The backup is stored in a nfs remote. I just mounted the same nfs with exactly the same mount options in the XEN host directly and tried to import the image through the cli by specifing filename and sr-uuid paramaters. It completed successfully after 8 mins. However I'm unable to restore the same image through XEN Orchestra, no matter where it is located (nfs, samba, locally). Orchestra VM is located in the same XEN host.
Another think I'd like to point out is that I'm getting the VDI_IO_ERROR when trying to restore delta backup. When trying to restore another image which is full backup, I'm getting the error IMPORT_ERROR_PREMATURE_EOF(), after exactly 5 minutes. -
So there is something interrupting the connection between your XO and XCP-ng after 5 minutes.
-
That's also something I considered by I can't explain how something like this is possible to happen. XO runs on the same host which has the issue. All the while I'm able to restore backups fine on another host which is in the same LAN and has exactly the same xcp version.
Many thanks for you help @olivierlambert . Will concentrate my investigation on the interconnection between xen-host and XO. Will come back if I find anything. -
I suppose you are in HTTPS between XO and XCP-ng?
Can you reproduce the issue with XOA in
latest
channel? -
I updated XO to latest commit (a2267), but still the same issue.
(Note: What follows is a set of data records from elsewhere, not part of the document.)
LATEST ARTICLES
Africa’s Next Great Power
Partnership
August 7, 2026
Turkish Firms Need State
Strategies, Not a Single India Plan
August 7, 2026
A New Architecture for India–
In the end I gave up and reinstalled XO completely from scratch, by doing the exact same steps I did last time, in order to see where it breaks. OS + packages are the same, plugins + conf the same, everything. Only this time I'm able to restore backups successfully even though the two installs are identical. I'm suspecting some type of file corruption but I'm not sure. I already checked the whole xen-orchestra directory for any differences but could only find this one:
./node_modules/.yarn-integrity
4268a4269,4274"argon2@0.28.5": [ "lib", "lib/binding", "lib/binding/napi-v3", "lib/binding/napi-v3/argon2.node" ],
I'm trying to compare the two installations further when I have time in order to see why the one works while the other doesn't. For now I'm able to restore backups at least.
Many thanks for your help @olivierlambert . -
You are welcome. Weird issue indeed